Created 10-07-2015 02:11 AM
I think either this is function is not supported or I am missing something very basic.. but here is the issue -
1) Uploaded a GZipped CSV format file to HDFS - No issues
2) Created an external table using CSV Serde pointing LOCATION to the file in step 1 above.
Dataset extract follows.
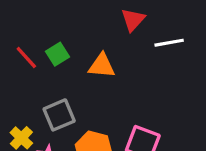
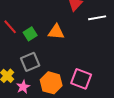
green square: (57, 54) -> (30, 34), moved

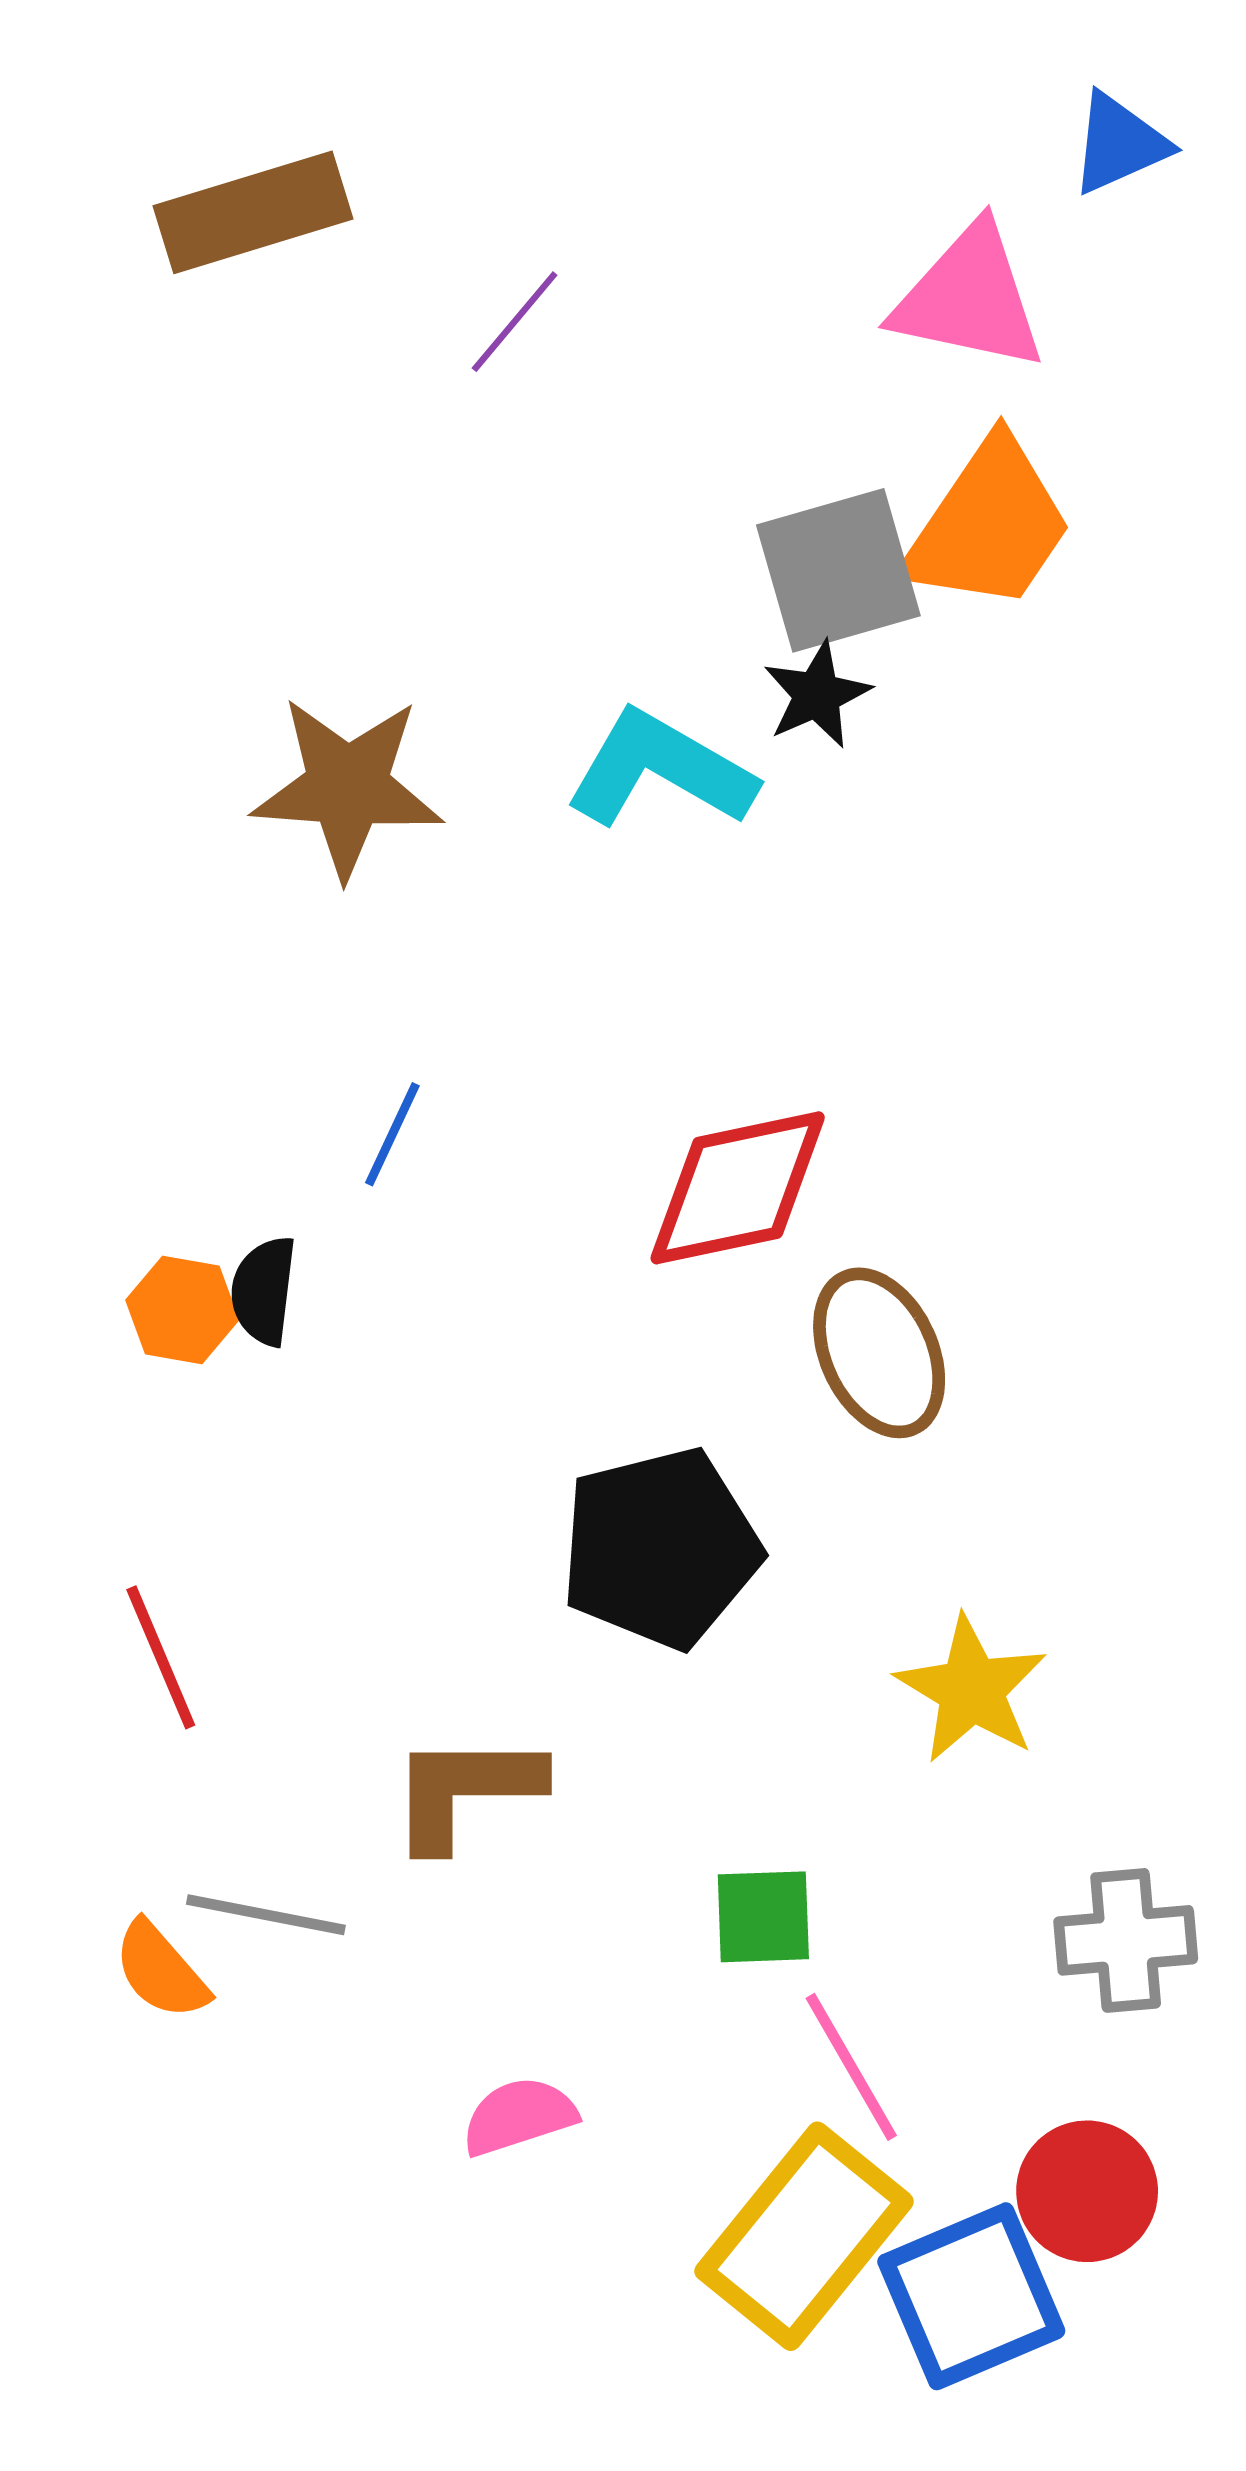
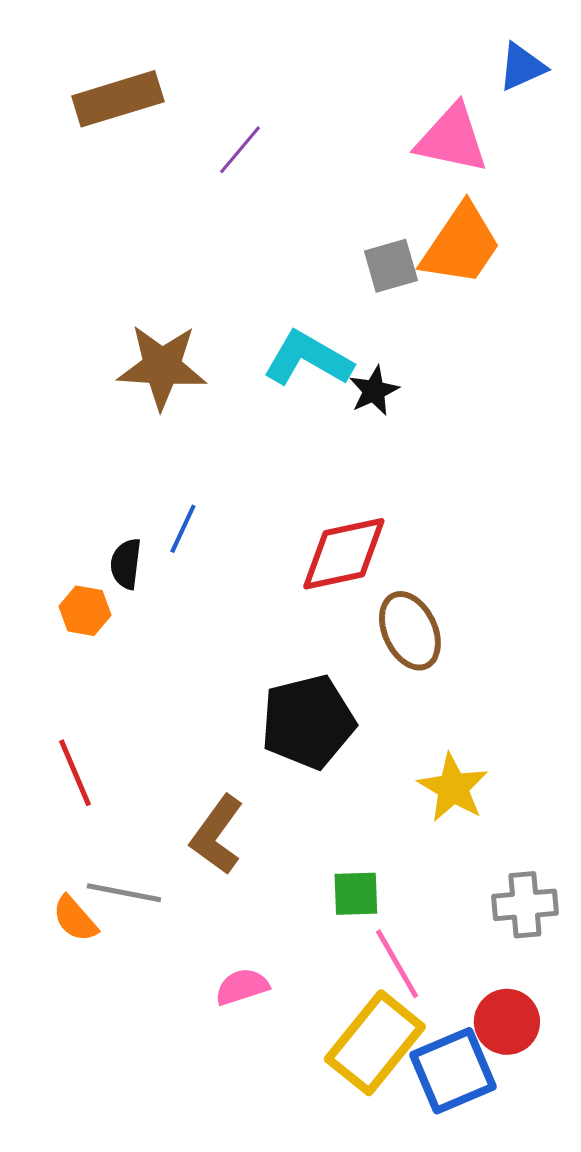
gray square: (838, 570) -> (391, 266), size x0.7
black star: (817, 695) -> (374, 391), moved
black semicircle: (264, 1291) -> (126, 564), moved
brown L-shape: (465, 1790) -> (217, 835), turned -54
Once the table is created I am able to run queries without any problems.
3) Running a CTAS query with the exact same table layout but in ORC format causes the error below.
Please help !
------- Error -------
Caused by: java.io.IOException: incorrect header check
at org.apache.hadoop.io.compress.zlib.ZlibDecompressor.inflateBytesDirect(Native Method)
at org.apache.hadoop.io.compress.zlib.ZlibDecompressor.decompress(ZlibDecompressor.java:228)
at org.apache.hadoop.io.compress.DecompressorStream.decompress(DecompressorStream.java:91)
at org.apache.hadoop.io.compress.DecompressorStream.read(DecompressorStream.java:85)
at java.io.InputStream.read(InputStream.java:101)
at org.apache.hadoop.util.LineReader.fillBuffer(LineReader.java:180)
at org.apache.hadoop.util.LineReader.readDefaultLine(LineReader.java:216)
at org.apache.hadoop.util.LineReader.readLine(LineReader.java:174)
at org.apache.hadoop.mapred.LineRecordReader.next(LineRecordReader.java:246)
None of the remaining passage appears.